Il paese africano del Mali è improvvisamente assurto all’onore delle cronache quando, l’11 gennaio scorso, la Francia ha deciso di lanciarvi una campagna militare a sostegno del governo di Bamako contro i ribelli islamisti del Nord. Parigi ha incassato il sostegno morale dei quattordici membri del Consiglio di Sicurezza dell’ONU e ora sta raccogliendo anche quello pratico d’alcuni Stati africani e della NATO. Il ministro degli Esteri Giulio Terzi di Sant’Agata e quello della Difesa ammiraglio Giampaolo di Paola hanno annunciato che pure l’Italia darà il suo contributo, per ora sotto forma di «sostegno logistico» alle operazioni francesi.

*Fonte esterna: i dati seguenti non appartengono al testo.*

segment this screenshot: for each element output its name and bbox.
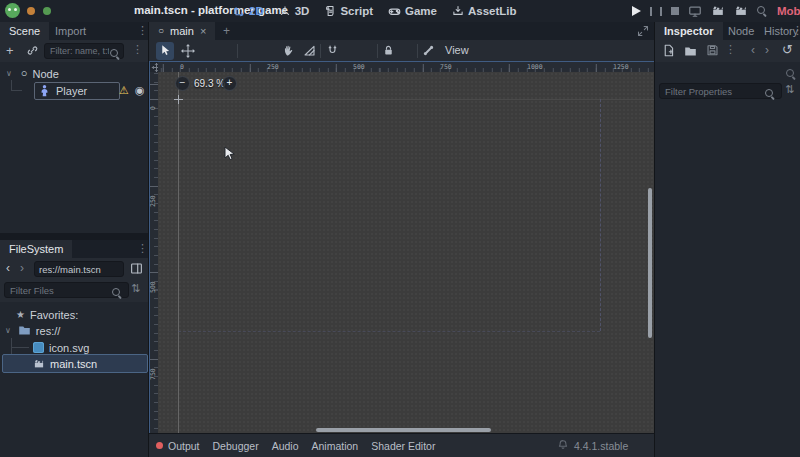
toolbar-separator (377, 44, 378, 58)
dock-menu-icon[interactable]: ⋮ (137, 25, 148, 36)
workspace-tab-2d[interactable]: 2D (233, 5, 264, 17)
play-scene-button[interactable] (711, 4, 725, 18)
ruler-horizontal: 0 250 500 750 1000 1250 (158, 62, 654, 72)
play-custom-scene-button[interactable] (734, 4, 748, 18)
tree-connector (11, 90, 22, 91)
workspace-tab-3d[interactable]: 3D (279, 5, 310, 17)
save-resource-icon[interactable] (706, 44, 719, 57)
inspector-filter-input[interactable] (659, 83, 782, 99)
canvas-vscrollbar[interactable] (648, 188, 652, 338)
remote-debug-icon[interactable] (688, 4, 702, 18)
window-minimize-button[interactable] (27, 7, 35, 15)
load-resource-icon[interactable] (684, 45, 697, 58)
lock-icon[interactable] (382, 44, 395, 57)
titlebar: main.tscn - platformer game 2D 3D Script… (0, 0, 800, 23)
x-axis-line (158, 99, 654, 100)
new-scene-tab-button[interactable]: + (223, 25, 230, 37)
notification-bell-icon[interactable] (557, 439, 569, 451)
dock-splitter[interactable] (0, 233, 148, 240)
collapse-icon[interactable]: ∨ (5, 327, 11, 335)
pan-tool[interactable] (283, 44, 296, 57)
viewport-rect-bottom-edge (178, 331, 600, 332)
add-node-button[interactable]: + (6, 44, 14, 57)
tree-row-res[interactable]: ∨ res:// (5, 323, 60, 338)
history-back-icon[interactable]: ‹ (751, 44, 755, 56)
zoom-out-button[interactable]: − (175, 76, 190, 91)
current-path-field[interactable]: res://main.tscn (34, 261, 124, 277)
y-axis-line (178, 72, 179, 433)
zoom-in-button[interactable]: + (222, 76, 237, 91)
scene-tab-main[interactable]: ○ main × (149, 22, 215, 40)
edit-history-icon[interactable]: ↺ (782, 43, 793, 56)
folder-icon (18, 324, 31, 337)
scene-extra-menu-icon[interactable]: ⋮ (132, 44, 143, 55)
close-icon[interactable]: × (200, 26, 206, 37)
tab-scene[interactable]: Scene (0, 22, 49, 40)
bottom-tab-output[interactable]: Output (156, 440, 200, 452)
toolbar-separator (237, 44, 238, 58)
zoom-level[interactable]: 69.3 % (194, 78, 225, 89)
pause-button[interactable] (650, 7, 662, 16)
toolbar-separator (417, 44, 418, 58)
visibility-eye-icon[interactable]: ◉ (135, 85, 145, 96)
dock-menu-icon[interactable]: ⋮ (137, 243, 148, 254)
warning-icon[interactable]: ⚠ (119, 85, 129, 96)
file-sort-icon[interactable]: ⇅ (131, 283, 140, 294)
smart-snap-icon[interactable] (326, 44, 339, 57)
split-view-icon[interactable] (130, 262, 143, 275)
bottom-tab-audio[interactable]: Audio (272, 440, 299, 452)
select-tool[interactable] (159, 44, 172, 57)
node-icon: ○ (21, 68, 28, 79)
version-label[interactable]: 4.4.1.stable (574, 440, 628, 452)
expand-viewport-icon[interactable] (637, 25, 649, 37)
tree-row-icon-svg[interactable]: icon.svg (33, 340, 89, 355)
workspace-tab-script[interactable]: Script (324, 5, 373, 17)
tab-filesystem[interactable]: FileSystem (0, 240, 72, 258)
dock-menu-icon[interactable]: ⋮ (792, 25, 800, 36)
scene-tree: ∨ ○ Node Player ⚠ ◉ (0, 62, 148, 233)
collapse-icon[interactable]: ∨ (6, 70, 12, 78)
resource-extra-menu-icon[interactable]: ⋮ (725, 44, 736, 55)
open-documentation-icon[interactable] (786, 69, 797, 80)
stop-button[interactable] (671, 7, 679, 15)
history-forward-icon[interactable]: › (765, 44, 769, 56)
node-icon: ○ (158, 26, 164, 36)
ruler-vertical: 0 250 500 750 (149, 72, 158, 433)
bone-icon[interactable] (422, 44, 435, 57)
movie-maker-icon[interactable] (757, 6, 768, 17)
ruler-tool[interactable] (303, 44, 316, 57)
inspector-toolbar: ⋮ ‹ › ↺ (655, 40, 800, 63)
godot-editor-window: main.tscn - platformer game 2D 3D Script… (0, 0, 800, 457)
tab-inspector[interactable]: Inspector (655, 22, 723, 40)
play-button[interactable] (632, 6, 641, 16)
renderer-dropdown[interactable]: Mobile ∨ (777, 5, 800, 17)
workspace-tab-assetlib[interactable]: AssetLib (452, 5, 517, 17)
move-tool[interactable] (181, 44, 195, 58)
tree-row-main-tscn[interactable]: main.tscn (33, 356, 97, 371)
tree-row-node[interactable]: ∨ ○ Node (6, 66, 59, 81)
canvas-hscrollbar[interactable] (316, 428, 491, 432)
search-icon (110, 49, 121, 60)
scene-tabbar: ○ main × + (149, 22, 654, 41)
nav-back-icon[interactable]: ‹ (6, 262, 10, 274)
bottom-tab-debugger[interactable]: Debugger (213, 440, 259, 452)
workspace-tab-game[interactable]: Game (388, 5, 437, 18)
tree-row-player[interactable]: Player (38, 83, 87, 98)
canvas-2d[interactable]: − 69.3 % + (158, 72, 654, 433)
inspector-object-row (655, 62, 800, 80)
tree-row-favorites[interactable]: ★ Favorites: (16, 307, 78, 322)
new-resource-icon[interactable] (662, 44, 675, 57)
nav-forward-icon[interactable]: › (20, 262, 24, 274)
property-sort-icon[interactable]: ⇅ (785, 84, 794, 95)
bottom-tab-shader-editor[interactable]: Shader Editor (371, 440, 435, 452)
view-menu[interactable]: View (445, 44, 469, 56)
instance-scene-button[interactable] (26, 44, 39, 57)
search-icon (765, 89, 776, 100)
tab-import[interactable]: Import (46, 22, 95, 40)
scene-dock-toolbar: + ⋮ (0, 40, 148, 63)
bottom-tab-animation[interactable]: Animation (312, 440, 359, 452)
filesystem-filter-input[interactable] (4, 282, 129, 298)
mouse-cursor (224, 146, 237, 161)
workspace-switcher: 2D 3D Script Game AssetLib (233, 0, 517, 22)
window-zoom-button[interactable] (43, 7, 51, 15)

Gli eventi del Mali riguardano dunque sempre più da vicino anche il nostro paese, e non sarà futile esercizio discuterne e cercare di comprendere il contesto in cui s’inserisce l’intervento francese. Nel farlo, cominceremo dal tratteggiare un ritratto complessivo del paese africano, osservandone la storia, la geografia, l’etnografia e l’economia.
Mali: profilo storico-geografico
Mali: profilo etnico-politico
Com’è facile immaginare, in un paese dai confini tanto arbitrari, con ambienti così opposti, in una regione in cui storicamente ai legami clanici e tribali non si sono sostituite salde ed ampie identità nazionali, convivono una pluralità di etnie disomogenee. Dei circa 14,5 milioni d’abitanti del Mali (meno d’un quarto della popolazione italiana) più del 90% si trova nella parte meridionale del paese. La sola capitale, Bamako, ospita ormai quasi due milioni di persone ed è considerata la città africana in più rapida crescita, grazie
anche ad una media d’oltre 6 figli per donna in Mali, dove quasi metà della popolazione ha meno di 15 anni.Il 90% dei maliani appartiene a etnie subsahariane, il gruppo principale delle quali è quella delle lingue mandè, diffuse in tutta l’Africa Occidentale. Appartengono a tale gruppo i già citati Mandinka, che danno il nome al paese, ma soprattutto i Bambara, un’etnia sorta dai Mandinka nel Settecento e che oggi costituisce quella predominante in Mali. I Bambara sono infatti il 36,5% della popolazione, ma la loro lingua è parlato da circa 8 maliani su 10. A un’etnia mandè appartiene grosso modo la metà della popolazione maliana. Poco meno d’un quinto degli abitanti del paese è invece d’etnia fulani: anch’essi distribuiti in tutta l’Africa Occidentale, furono i primi a convertirsi all’Islam e crearono il potente Califfato di Sokoto nell’odierna Nigeria. Una delle caratteristiche della cultura mandè è il sistema castale: tradizionalmente le varie etnie si sono divise le attività economiche, per cui troviamo i Bambara agricoltori, i Fulani pastori e i Bozo pescatori.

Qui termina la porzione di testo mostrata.